“Do you remember, master, what beautiful hair I had? you know it reached to my knees…. I hesitated a long time about cutting it off; but what could I do with it as I am? So—I cut it off…. Adieu, master!”

All this cannot be analyzed any more than the down on a butterfly’s wing; and yet it is such a simple tale, but how suggestive! There is no exaggeration; it is only one of the accidents of life. The poor woman feels that if one believes in God, there are things of more importance than her little misfortune. The point which is most strongly brought forward, however, in this tale, and in nearly all the others, is the almost stoical resignation, peculiar to the Russian peasant, who seems prepared to endure anything.
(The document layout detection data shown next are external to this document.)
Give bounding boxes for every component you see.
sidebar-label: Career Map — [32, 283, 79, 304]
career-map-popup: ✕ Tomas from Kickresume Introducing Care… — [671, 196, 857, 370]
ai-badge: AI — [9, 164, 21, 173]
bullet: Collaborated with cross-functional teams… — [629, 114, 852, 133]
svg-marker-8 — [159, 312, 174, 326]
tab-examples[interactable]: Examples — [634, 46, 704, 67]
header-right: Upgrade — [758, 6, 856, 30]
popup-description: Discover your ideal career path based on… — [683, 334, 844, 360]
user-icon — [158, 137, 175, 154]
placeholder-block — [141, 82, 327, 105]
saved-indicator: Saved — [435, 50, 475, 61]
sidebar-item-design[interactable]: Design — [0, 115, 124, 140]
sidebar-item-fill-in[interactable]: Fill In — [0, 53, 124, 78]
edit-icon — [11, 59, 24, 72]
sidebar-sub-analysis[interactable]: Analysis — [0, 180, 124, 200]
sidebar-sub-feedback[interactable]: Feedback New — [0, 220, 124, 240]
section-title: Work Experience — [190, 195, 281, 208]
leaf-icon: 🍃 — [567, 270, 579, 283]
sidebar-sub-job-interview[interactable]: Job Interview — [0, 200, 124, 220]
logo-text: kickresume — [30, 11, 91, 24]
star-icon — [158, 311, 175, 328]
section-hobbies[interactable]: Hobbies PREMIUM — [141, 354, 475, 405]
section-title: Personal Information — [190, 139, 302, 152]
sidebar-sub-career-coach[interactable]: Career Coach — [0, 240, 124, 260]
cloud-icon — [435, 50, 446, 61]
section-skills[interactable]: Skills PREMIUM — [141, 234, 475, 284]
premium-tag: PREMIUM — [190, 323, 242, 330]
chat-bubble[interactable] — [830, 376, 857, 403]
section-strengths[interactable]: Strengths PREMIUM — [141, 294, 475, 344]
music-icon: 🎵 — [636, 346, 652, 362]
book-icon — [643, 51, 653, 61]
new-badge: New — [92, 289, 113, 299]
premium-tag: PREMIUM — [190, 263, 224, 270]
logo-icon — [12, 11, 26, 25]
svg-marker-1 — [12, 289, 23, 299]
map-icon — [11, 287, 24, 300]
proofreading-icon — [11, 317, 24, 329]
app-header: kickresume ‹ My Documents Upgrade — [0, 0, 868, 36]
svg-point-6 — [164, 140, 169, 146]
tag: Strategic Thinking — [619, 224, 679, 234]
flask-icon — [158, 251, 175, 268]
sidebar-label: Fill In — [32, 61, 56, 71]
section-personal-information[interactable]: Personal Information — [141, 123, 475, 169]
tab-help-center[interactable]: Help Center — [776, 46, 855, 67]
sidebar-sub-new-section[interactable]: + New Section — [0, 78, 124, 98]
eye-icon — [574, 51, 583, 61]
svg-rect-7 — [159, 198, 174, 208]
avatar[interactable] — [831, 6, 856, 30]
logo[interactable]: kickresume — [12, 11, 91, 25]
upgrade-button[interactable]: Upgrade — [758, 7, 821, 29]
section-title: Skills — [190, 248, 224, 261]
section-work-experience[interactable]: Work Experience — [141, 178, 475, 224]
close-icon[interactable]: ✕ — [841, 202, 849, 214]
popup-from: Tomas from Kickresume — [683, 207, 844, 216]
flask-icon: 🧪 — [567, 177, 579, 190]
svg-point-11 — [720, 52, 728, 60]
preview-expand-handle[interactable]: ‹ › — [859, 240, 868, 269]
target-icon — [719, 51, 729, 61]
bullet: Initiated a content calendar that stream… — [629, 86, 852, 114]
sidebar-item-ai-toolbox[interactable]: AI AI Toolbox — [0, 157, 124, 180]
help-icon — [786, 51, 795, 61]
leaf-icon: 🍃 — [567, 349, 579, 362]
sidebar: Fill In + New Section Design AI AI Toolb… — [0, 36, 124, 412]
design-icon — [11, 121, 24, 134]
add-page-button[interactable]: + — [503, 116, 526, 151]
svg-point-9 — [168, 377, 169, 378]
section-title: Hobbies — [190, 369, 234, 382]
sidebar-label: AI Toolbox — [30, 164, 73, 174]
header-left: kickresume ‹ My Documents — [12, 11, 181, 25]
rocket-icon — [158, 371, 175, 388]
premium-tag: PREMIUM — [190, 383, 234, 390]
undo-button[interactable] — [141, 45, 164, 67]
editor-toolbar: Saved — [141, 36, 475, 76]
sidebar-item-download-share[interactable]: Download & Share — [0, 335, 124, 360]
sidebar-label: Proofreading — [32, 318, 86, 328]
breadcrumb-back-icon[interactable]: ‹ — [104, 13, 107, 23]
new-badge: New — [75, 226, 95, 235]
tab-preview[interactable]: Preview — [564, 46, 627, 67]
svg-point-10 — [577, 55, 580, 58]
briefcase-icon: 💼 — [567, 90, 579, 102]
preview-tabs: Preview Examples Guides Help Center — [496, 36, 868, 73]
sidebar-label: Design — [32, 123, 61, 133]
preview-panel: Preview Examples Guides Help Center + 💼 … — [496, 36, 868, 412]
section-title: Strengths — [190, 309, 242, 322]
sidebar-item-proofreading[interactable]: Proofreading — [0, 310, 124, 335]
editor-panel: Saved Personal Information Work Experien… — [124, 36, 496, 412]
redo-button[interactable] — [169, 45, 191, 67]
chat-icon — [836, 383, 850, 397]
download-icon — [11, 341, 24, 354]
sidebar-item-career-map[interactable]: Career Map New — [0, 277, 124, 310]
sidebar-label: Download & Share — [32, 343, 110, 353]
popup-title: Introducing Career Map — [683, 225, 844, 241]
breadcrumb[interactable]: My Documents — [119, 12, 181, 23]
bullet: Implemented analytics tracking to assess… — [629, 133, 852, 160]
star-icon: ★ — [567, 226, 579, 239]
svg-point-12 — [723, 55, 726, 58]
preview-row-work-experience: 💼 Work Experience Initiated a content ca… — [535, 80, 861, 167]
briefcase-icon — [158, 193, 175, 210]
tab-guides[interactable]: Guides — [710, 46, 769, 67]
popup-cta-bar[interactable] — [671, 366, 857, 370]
This author’s talent lies in his keeping the exquisite balance between the real and the ideal; every detail is strikingly and painfully real, while the ideal shines through and within every thought and fact. He has given us innumerable pictures of master, overseer, and serf; clothing every repulsive fact with a grace and charm, seemingly almost against his will, but which are born of his own poetical nature.

It is not wholly correct to say that Turgenef attacked slavery. The Russian writers never attack openly; they neither argue nor declaim. They describe, drawing no conclusions; but they appeal to our pity more than to our anger. Fifteen years later Dostoyevski published his “Recollections of a Dead-House.” He took the same method—without expressing a word of indignation, without one drop of gall; he seems to think what he describes quite natural, only somewhat pathetic. This is a national trait.
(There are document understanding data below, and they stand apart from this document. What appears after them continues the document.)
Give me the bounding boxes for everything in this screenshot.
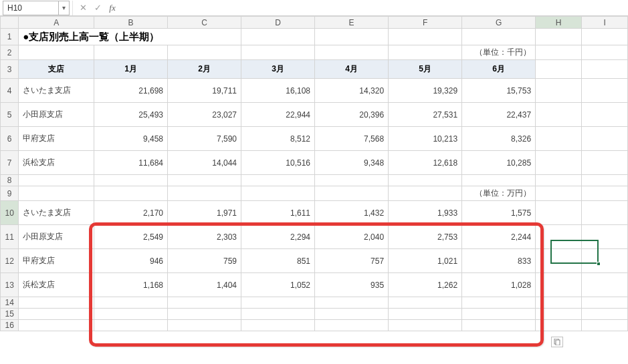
- cell[interactable]: 2,303: [168, 225, 241, 249]
- cell[interactable]: 935: [315, 273, 389, 297]
- cell[interactable]: [536, 103, 582, 127]
- cell[interactable]: [94, 175, 168, 186]
- cell[interactable]: [168, 45, 241, 60]
- cell[interactable]: 小田原支店: [19, 103, 94, 127]
- cell[interactable]: [315, 309, 389, 320]
- cell[interactable]: [241, 309, 315, 320]
- cell[interactable]: 10,516: [241, 151, 315, 175]
- cell[interactable]: [536, 201, 582, 225]
- cell[interactable]: [389, 320, 462, 331]
- cell[interactable]: [536, 175, 582, 186]
- cell[interactable]: [462, 175, 536, 186]
- cell[interactable]: [19, 45, 94, 60]
- cell[interactable]: [315, 320, 389, 331]
- cell[interactable]: [389, 186, 462, 201]
- cell[interactable]: [536, 309, 582, 320]
- cell[interactable]: 2,753: [389, 225, 462, 249]
- cell[interactable]: 1,611: [241, 201, 315, 225]
- cell[interactable]: [582, 320, 628, 331]
- row-header-16[interactable]: 16: [1, 320, 19, 331]
- cell[interactable]: [536, 320, 582, 331]
- row-header-8[interactable]: 8: [1, 175, 19, 186]
- cell[interactable]: 2,549: [94, 225, 168, 249]
- cell[interactable]: 10,285: [462, 151, 536, 175]
- cell[interactable]: [94, 45, 168, 60]
- cell[interactable]: （単位：千円）: [462, 45, 536, 60]
- cell[interactable]: 浜松支店: [19, 151, 94, 175]
- cell[interactable]: [582, 225, 628, 249]
- cell[interactable]: [536, 297, 582, 309]
- cell[interactable]: [19, 175, 94, 186]
- cell[interactable]: 1,971: [168, 201, 241, 225]
- cell[interactable]: 19,711: [168, 79, 241, 103]
- col-header-E[interactable]: E: [315, 17, 389, 29]
- col-header-D[interactable]: D: [241, 17, 315, 29]
- row-header-4[interactable]: 4: [1, 79, 19, 103]
- cell[interactable]: [389, 309, 462, 320]
- cell[interactable]: 27,531: [389, 103, 462, 127]
- cell[interactable]: 833: [462, 249, 536, 273]
- cell[interactable]: [536, 151, 582, 175]
- cell[interactable]: [241, 186, 315, 201]
- cell[interactable]: [536, 186, 582, 201]
- cell[interactable]: [462, 309, 536, 320]
- cell[interactable]: [582, 273, 628, 297]
- cell[interactable]: 7,568: [315, 127, 389, 151]
- col-header-I[interactable]: I: [582, 17, 628, 29]
- col-header-B[interactable]: B: [94, 17, 168, 29]
- cell[interactable]: 2,170: [94, 201, 168, 225]
- paste-options-icon[interactable]: [551, 337, 563, 347]
- cell[interactable]: 757: [315, 249, 389, 273]
- cell[interactable]: [462, 297, 536, 309]
- name-box-dropdown[interactable]: ▾: [59, 1, 70, 15]
- cell[interactable]: [389, 297, 462, 309]
- cell[interactable]: [582, 186, 628, 201]
- cell[interactable]: 23,027: [168, 103, 241, 127]
- cell[interactable]: 1,262: [389, 273, 462, 297]
- cell[interactable]: 1,028: [462, 273, 536, 297]
- cell[interactable]: [536, 45, 582, 60]
- cell[interactable]: 2,244: [462, 225, 536, 249]
- col-header-F[interactable]: F: [389, 17, 462, 29]
- cell[interactable]: [315, 45, 389, 60]
- cell[interactable]: 甲府支店: [19, 249, 94, 273]
- cell[interactable]: [582, 297, 628, 309]
- col-header-A[interactable]: A: [19, 17, 94, 29]
- name-box[interactable]: H10: [3, 1, 59, 15]
- cell[interactable]: [168, 186, 241, 201]
- row-header-12[interactable]: 12: [1, 249, 19, 273]
- cell[interactable]: [241, 320, 315, 331]
- cell[interactable]: （単位：万円）: [462, 186, 536, 201]
- cell[interactable]: [315, 297, 389, 309]
- fx-icon[interactable]: fx: [105, 3, 120, 13]
- cell[interactable]: 22,437: [462, 103, 536, 127]
- cell[interactable]: 1,933: [389, 201, 462, 225]
- cell[interactable]: 1,052: [241, 273, 315, 297]
- cell[interactable]: [536, 29, 582, 45]
- cell[interactable]: 1,021: [389, 249, 462, 273]
- cell[interactable]: [19, 297, 94, 309]
- cell[interactable]: [241, 297, 315, 309]
- cell[interactable]: [168, 309, 241, 320]
- cell[interactable]: [19, 309, 94, 320]
- cell[interactable]: 16,108: [241, 79, 315, 103]
- cell[interactable]: [582, 103, 628, 127]
- cell[interactable]: 5月: [389, 60, 462, 79]
- cell[interactable]: [582, 151, 628, 175]
- cell[interactable]: 1,168: [94, 273, 168, 297]
- cell[interactable]: 9,348: [315, 151, 389, 175]
- cell[interactable]: [241, 45, 315, 60]
- cell[interactable]: 22,944: [241, 103, 315, 127]
- row-header-3[interactable]: 3: [1, 60, 19, 79]
- col-header-H[interactable]: H: [536, 17, 582, 29]
- cell[interactable]: 12,618: [389, 151, 462, 175]
- cell[interactable]: [582, 127, 628, 151]
- cell[interactable]: [582, 201, 628, 225]
- cell[interactable]: 1月: [94, 60, 168, 79]
- cell[interactable]: 759: [168, 249, 241, 273]
- cell[interactable]: [536, 79, 582, 103]
- cell[interactable]: [19, 186, 94, 201]
- worksheet[interactable]: A B C D E F G H I 1 ●支店別売上高一覧（上半期） 2 （単位…: [0, 16, 628, 331]
- cell[interactable]: [536, 60, 582, 79]
- cell[interactable]: [389, 29, 462, 45]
Once I stopped for one night at an inn in Orel, our author’s native place. Early in the morning, I was awakened by the beating of drums. I looked down into the market-place, which was full of soldiers drawn up in a square, and a crowd of people stood looking on. A pillory had been erected in the square, a large, black, wooden pillar, with a scaffolding underneath. Three poor fellows were tied to the pillar, and had parchments on their backs, giving an account of their misdeeds. These thieves seemed very docile, and almost unconscious of what was being done to them. They made a picturesque group, with their handsome Slavonic heads, and bound to this pillar. The exhibition lasted long; the priests came to bless them; and when the cart came to carry them back to prison, both soldiers and people rushed after them, loading them with eatables, small coins, and words of sympathy.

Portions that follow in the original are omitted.